#### MATERIAL TO PROCESS
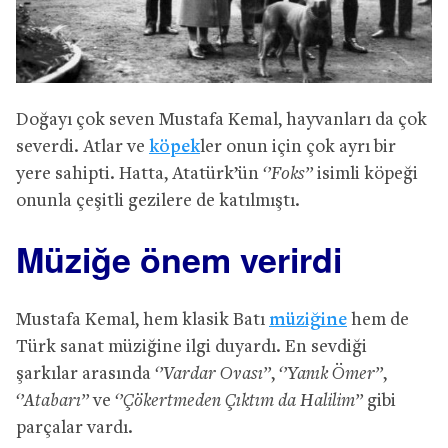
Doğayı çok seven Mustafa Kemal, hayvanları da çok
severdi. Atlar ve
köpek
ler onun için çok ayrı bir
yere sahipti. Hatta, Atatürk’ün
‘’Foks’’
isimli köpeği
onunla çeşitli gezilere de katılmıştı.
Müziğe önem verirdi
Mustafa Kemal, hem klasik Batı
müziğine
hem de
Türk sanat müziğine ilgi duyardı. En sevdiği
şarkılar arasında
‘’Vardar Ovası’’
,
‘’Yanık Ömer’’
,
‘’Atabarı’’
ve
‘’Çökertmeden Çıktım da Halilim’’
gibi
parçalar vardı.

#### THE PROBLEM
Copy out exactly the lines between the line with "ler onun için çok ayrı bir" and the last line of the entries, counting both of those lines.

#### WRITTEN ANSWER
ler onun için çok ayrı bir
yere sahipti. Hatta, Atatürk’ün
‘’Foks’’
isimli köpeği
onunla çeşitli gezilere de katılmıştı.
Müziğe önem verirdi
Mustafa Kemal, hem klasik Batı
müziğine
hem de
Türk sanat müziğine ilgi duyardı. En sevdiği
şarkılar arasında
‘’Vardar Ovası’’
,
‘’Yanık Ömer’’
,
‘’Atabarı’’
ve
‘’Çökertmeden Çıktım da Halilim’’
gibi
parçalar vardı.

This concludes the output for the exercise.